Sejarah Kopi Indonesia |
Kopi pun kemudian menjadi komoditas
dagang yang sangat diandalkan oleh VOC. Tahun 1706 Kopi Jawa diteliti
oleh Belanda di Amsterdam, yang kemudian tahun 1714 hasil penelitian
tersebut oleh Belanda diperkenalkan dan ditanam di Jardin des Plantes
oleh Raja Louis XIV.
Ekspor kopi Indonesia pertama kami
dilakukan pada tahun 1711 oleh VOC, dan dalam kurun waktu 10 tahun
meningkat sampai 60 ton / tahun.

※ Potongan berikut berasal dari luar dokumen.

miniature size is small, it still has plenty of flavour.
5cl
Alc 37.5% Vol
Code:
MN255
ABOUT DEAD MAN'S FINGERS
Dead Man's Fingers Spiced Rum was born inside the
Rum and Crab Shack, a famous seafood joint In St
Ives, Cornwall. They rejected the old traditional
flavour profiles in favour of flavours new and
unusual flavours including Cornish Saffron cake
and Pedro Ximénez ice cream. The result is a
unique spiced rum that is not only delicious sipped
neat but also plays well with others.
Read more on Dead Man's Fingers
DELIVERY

Hindia Belanda saat itu menjadi
perkebunan kopi pertama di luar Arab dan Ethiopia, yang menjadikan VOC
memonopoli perdagangan kopi ini dari tahun 1725 – 1780. Kopi Jawa saat
itu sangat tekenal di Eropa, sehingga orang-orang Eropa menyebutnya
dengan “ secangkir Jawa”. Sampai pertengahan abad ke 19 Kopi Jawa
menjadi kopi terbaik di dunia.
Produksi kopi di Jawa mengalami
peningkatan yang cukup siginificant, tahun 1830 – 1834 produksi kopi
Arabika mencapai 26.600 ton, dan 30 tahun kemudian meningkat menjadi
79.600 ton dan puncaknya tahun 1880 -1884 mencapai 94.400 ton.

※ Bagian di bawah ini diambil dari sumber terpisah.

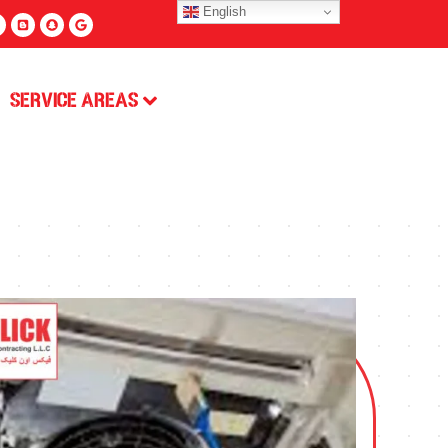
English
Service Areas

Selama 1 3/4 (Satu – tiga perempat) abad
kopi Arabika merupakan satu-satunya jenis kopi komersial yang ditanam
di Indonesia. Tapi kemudian perkembangan budidaya kopi Arabika di
Indonesia mengalami kemunduran hebat, dikarenakan serangan penyakit
karat daun (Hemileia vastatrix) , yang masuk ke Indonesia sejak tahun
1876. Akibatnya kopi Arabika yang dapat bertahan hidup hanya yang
berada pada ketinggian 1000 m ke atas dari permukaan laut, dimana
serangan penyakit ini tidak begitu hebat. Sisa-sisa tanaman kopi
Arabika ini masih dijumpai di dataran tinggi ijen (Jawa Timur) , Tanah
Tinggi Toraja ( Sulawesi Selatan), lereng bagian atas Bukit Barisan (
Sumatera) seperti Mandhailing, Lintong dan Sidikalang di Sumatera Utara
dan dataran tinggi Gayo di Nangroe Aceh Darussalam.

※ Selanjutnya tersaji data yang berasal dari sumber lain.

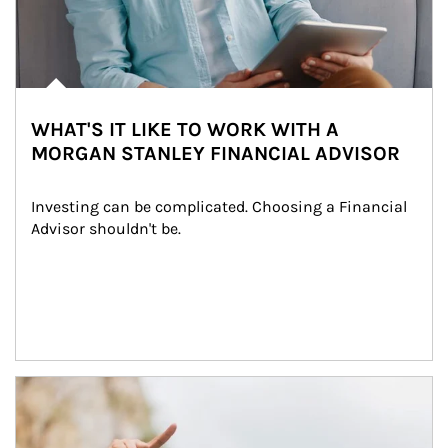
WHAT'S IT LIKE TO WORK WITH A
MORGAN STANLEY FINANCIAL ADVISOR
Investing can be complicated. Choosing a Financial 
Advisor shouldn't be.
Article Image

Untuk mengatasi serangan hama karat daun
kemudian Pemerintah Belanda mendatangkan Kopi Liberika (Coffea
Liberica) ke Indonesia pada tahun 1875. Namun ternyata jenis ini pun
juga mudah diserang penyakit karat daun dan kurang bisa diterima di
pasar karena rasanya yang terlalu asam. Sisa tanaman Liberica saat ini
masih dapat dijumpai di daerah Jambi, Jawa Tengah dan Kalimantan.
Usaha selanjutnya dari Pemerintah
Belanda adalah dengan mendatangkan kopi jenis Robusta ( Coffea
Canephora) tahun 1900, yang ternyata tahan terhadap penyakit karat daun
dan memerlukan syarat tumbuh serta pemeliharaan yang ringan , sedangkan
produksinya jauh lebih tinggi . Maka kopi Robusta menjadi cepat
berkembang menggantikan jenis Arabika khususnya di daerah – daerah
dengan ketinggian di bawah 1000 m dpl dan mulai menyebar ke seluruh
daerah baik di Jawa, Sumatera maupun ke Indonesia bagian timur.
Semenjak Pemerintah Hindia Belanda
meninggalkan Indonesia, perkebunan rakyat terus tumbuh dan berkembang,
sedangkan perkebunan swasta hanya bertahan di Jawa Tengah, Jawa Timur
dan sebagian kecil di Sumatera; dan perkebunan negara (PTPN) hanya
tinggal di Jawa Timur dan Jawa Tengah.